第22回公判(2012.2.16)
「命で償って」 遺族が意見陳述
首都圏で起きた男性の連続不審死事件で、殺人などの罪に問われた木嶋佳苗被告(37)の裁判員裁判の第22回公判が16日、さいたま地裁(大熊一之裁判長)で開かれた。この日は情状面に関する審理が行われ、東京都千代田区の会社員、大出嘉之さん=当時(41)=の母は「(木嶋被告には)命で償ってほしい」と訴えた。
この日、検察側は遺族の手紙を朗読。東京都青梅市の寺田隆夫さん=当時(53)=の姉は、手紙の中で「お金を取っていることが露見しそうになると、相手を消そうとしたのでしょうか」と記し、「そのような行為は許される行為でない。(木嶋被告は)許されるべき人でない」と断じた。
また、検察側は千葉県野田市の安藤建三さん=当時(80)=の長男の「火災で父の命を失った喪失感は表現できない。(木嶋被告には)真相を話してもらいたい。適正な処罰を求める」という内容の書面も読み上げた。

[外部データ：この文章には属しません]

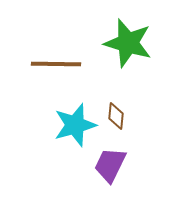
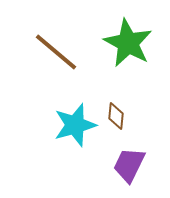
green star: rotated 12 degrees clockwise
brown line: moved 12 px up; rotated 39 degrees clockwise
purple trapezoid: moved 19 px right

その後、検察側証人として出廷した大出さんの母は、大出さんの生い立ちなどを説明し、「母の日にはエプロンをプレゼントしてくれる優しい子だった」と述べた。その上で「できることなら嘉之に生涯を全うしてもらいたかった。こんな理不尽なことがあるものなのか。自分が身代わりになりたい」と述べ、「(被告には)自分のしたことに責任を持ち、自分の命で償ってほしい」と声を震わせながら訴えた。